So if someone already gained privileges to install anything on one of your machines, it doesn't matter what it is - this host is compromised and has to be nuked from orbit.


----------



## hardworkingnewbie (Feb 25, 2022)

eternal_noob said:


> Doesn't matter which OS you use, there even are CPU backdoors. Just relax and don't think about it, you can't change it.


Which is the reason for example why *good *cryptography libraries avoid cryptography algorithms implemented in CPU hardware, instead doing all in software only.


----------



## Crivens (Feb 25, 2022)

hardworkingnewbie said:


> Which is the reason for example why *good *cryptography libraries avoid cryptography algorithms implemented in CPU hardware, instead doing all in software only.


That is not the point of such a backdoor. That backdoor will silently kick your user process to kernel level upon seeing certain magic instructions.


----------



## grahamperrin@ (Mar 3, 2022)

eternal_noob said:


> … CPU backdoors. Just …



Tangent: Dan Luu's works are outstandingly readable.


----------



## Jose (Mar 3, 2022)

eternal_noob said:


> Doesn't matter which OS you use, there even are CPU backdoors.

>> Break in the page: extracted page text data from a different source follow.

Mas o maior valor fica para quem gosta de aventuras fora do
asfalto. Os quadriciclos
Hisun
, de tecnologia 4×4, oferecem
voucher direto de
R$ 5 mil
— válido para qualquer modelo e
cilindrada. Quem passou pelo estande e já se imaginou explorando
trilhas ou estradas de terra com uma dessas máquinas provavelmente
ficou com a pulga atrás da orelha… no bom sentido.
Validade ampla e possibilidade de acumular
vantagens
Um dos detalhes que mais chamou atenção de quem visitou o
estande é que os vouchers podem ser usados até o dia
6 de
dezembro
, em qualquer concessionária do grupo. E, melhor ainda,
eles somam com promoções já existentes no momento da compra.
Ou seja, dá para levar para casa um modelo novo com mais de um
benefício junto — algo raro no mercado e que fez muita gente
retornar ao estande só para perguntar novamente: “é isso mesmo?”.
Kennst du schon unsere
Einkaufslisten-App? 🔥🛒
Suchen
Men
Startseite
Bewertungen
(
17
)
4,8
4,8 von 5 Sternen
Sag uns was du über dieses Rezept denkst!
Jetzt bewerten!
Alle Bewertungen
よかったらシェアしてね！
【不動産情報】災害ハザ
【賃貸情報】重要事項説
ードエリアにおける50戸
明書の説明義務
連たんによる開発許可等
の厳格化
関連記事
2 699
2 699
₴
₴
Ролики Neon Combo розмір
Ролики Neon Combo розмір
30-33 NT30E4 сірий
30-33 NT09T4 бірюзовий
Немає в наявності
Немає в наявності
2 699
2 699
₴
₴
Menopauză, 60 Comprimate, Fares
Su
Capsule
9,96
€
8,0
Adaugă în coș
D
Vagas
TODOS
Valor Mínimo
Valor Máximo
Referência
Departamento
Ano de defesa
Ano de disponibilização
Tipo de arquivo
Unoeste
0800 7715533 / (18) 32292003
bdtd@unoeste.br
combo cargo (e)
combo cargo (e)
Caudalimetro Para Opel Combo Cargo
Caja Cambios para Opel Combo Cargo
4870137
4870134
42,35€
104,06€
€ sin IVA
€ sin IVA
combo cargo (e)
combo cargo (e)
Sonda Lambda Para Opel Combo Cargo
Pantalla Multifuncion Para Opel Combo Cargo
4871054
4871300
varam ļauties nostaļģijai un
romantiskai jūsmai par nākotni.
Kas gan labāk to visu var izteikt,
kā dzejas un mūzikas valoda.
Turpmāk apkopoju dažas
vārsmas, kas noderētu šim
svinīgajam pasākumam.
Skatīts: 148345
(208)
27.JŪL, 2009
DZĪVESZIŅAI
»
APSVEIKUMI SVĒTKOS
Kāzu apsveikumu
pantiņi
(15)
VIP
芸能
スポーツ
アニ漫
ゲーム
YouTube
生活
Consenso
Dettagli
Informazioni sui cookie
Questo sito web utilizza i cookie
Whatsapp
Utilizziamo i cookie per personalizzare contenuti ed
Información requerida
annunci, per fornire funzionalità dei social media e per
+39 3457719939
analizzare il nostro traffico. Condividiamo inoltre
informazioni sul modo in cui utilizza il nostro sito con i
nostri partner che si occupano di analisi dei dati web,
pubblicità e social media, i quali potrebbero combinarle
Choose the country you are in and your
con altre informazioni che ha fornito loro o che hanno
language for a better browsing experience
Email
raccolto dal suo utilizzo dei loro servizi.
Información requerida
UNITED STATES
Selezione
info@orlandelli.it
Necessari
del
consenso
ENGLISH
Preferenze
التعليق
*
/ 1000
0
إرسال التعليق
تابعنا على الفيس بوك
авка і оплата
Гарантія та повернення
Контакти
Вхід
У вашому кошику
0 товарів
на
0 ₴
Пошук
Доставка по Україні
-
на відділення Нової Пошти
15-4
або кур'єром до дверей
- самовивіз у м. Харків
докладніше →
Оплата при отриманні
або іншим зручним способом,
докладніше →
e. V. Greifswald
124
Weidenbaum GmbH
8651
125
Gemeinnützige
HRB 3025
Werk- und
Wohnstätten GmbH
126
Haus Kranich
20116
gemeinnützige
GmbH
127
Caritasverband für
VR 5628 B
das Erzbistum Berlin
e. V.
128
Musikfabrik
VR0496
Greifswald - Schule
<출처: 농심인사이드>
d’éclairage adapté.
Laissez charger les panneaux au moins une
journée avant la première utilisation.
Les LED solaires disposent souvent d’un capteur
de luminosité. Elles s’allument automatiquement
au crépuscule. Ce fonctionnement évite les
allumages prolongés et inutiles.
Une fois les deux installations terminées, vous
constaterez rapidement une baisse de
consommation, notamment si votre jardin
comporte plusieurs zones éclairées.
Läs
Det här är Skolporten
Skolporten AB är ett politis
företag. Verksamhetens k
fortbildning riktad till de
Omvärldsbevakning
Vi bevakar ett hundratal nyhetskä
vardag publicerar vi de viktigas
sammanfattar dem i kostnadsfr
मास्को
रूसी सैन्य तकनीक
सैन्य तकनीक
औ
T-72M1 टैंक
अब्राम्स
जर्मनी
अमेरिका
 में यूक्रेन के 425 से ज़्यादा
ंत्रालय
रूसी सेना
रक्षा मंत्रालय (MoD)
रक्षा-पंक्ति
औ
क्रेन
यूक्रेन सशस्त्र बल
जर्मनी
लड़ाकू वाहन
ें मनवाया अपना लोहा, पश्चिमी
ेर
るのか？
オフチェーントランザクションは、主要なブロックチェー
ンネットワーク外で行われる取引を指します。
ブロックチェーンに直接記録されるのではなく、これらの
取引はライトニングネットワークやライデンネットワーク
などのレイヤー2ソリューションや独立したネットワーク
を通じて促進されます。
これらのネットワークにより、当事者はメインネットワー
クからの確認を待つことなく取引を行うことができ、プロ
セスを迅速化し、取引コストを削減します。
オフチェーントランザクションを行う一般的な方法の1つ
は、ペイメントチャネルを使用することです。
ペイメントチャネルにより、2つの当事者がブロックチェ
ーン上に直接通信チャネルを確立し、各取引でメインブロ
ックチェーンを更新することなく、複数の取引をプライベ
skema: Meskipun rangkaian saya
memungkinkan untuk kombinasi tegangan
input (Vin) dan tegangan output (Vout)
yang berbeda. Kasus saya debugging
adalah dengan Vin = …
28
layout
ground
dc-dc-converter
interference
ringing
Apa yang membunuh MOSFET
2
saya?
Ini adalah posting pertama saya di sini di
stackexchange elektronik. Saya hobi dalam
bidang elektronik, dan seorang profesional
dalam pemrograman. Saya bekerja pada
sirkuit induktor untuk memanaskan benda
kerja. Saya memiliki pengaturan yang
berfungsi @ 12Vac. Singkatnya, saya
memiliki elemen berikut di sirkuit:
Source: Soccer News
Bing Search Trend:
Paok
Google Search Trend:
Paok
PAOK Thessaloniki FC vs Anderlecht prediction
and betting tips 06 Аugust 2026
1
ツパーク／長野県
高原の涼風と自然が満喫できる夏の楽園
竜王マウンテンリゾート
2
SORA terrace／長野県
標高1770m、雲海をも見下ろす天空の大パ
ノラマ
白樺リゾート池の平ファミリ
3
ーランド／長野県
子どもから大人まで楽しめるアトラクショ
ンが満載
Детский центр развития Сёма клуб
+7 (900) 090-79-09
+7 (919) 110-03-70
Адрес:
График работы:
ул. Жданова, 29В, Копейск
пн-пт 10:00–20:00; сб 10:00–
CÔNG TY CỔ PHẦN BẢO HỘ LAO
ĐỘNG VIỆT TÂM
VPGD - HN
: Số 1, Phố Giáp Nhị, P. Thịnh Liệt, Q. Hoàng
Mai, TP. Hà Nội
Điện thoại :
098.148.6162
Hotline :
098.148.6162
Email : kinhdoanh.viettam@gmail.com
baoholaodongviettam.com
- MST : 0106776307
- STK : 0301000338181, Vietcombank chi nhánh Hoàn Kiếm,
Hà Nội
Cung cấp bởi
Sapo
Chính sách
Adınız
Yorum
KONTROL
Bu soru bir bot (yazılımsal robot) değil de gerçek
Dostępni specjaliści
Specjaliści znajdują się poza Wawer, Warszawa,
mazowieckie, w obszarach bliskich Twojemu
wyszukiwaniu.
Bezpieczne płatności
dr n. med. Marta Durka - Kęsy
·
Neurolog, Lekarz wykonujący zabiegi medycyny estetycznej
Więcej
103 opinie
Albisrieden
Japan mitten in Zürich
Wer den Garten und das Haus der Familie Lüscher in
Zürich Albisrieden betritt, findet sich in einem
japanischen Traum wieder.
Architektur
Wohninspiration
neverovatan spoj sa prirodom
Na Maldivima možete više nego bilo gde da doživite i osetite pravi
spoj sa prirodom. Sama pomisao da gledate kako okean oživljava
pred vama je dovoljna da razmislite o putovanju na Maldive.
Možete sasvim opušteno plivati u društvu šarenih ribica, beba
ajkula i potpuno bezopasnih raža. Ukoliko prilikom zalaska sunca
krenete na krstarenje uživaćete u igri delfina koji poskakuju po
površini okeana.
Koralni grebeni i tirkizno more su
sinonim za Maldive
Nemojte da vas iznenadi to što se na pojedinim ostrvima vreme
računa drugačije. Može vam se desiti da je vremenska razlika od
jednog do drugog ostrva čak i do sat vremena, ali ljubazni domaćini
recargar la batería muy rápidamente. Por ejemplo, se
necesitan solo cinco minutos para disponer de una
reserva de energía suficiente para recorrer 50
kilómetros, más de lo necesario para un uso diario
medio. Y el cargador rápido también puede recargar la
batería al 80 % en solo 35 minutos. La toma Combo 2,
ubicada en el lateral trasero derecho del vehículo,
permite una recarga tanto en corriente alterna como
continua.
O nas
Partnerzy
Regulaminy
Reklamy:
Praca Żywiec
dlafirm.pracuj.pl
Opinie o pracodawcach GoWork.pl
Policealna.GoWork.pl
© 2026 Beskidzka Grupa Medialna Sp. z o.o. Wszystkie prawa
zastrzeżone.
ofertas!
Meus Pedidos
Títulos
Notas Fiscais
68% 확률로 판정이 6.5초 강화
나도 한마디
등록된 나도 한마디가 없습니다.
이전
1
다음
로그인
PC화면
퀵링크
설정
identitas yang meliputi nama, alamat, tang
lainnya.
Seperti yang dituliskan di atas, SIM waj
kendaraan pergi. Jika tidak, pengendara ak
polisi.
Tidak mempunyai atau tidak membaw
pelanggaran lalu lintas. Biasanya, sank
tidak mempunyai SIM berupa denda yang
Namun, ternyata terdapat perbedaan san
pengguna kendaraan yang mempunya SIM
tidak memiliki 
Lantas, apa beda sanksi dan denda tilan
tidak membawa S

Just relax and don't think about it, you can't change it.


RISC-V FTW!


----------



## covacat (Mar 3, 2022)

Jose said:


> RISC-V FTW!


risc v socs wont be any better than the arm ones
you won't know what shit they will put inside (can't wait for the broadcom version )


----------



## Jose (Mar 3, 2022)

covacat said:


> risc v socs wont be any better than the arm ones
> you won't know what shit they will put inside (can't wait for the broadcom version )


You're probably right in that it will only allow state-level actors to have verifiably backdoor-free hardware. It's still a start.


----------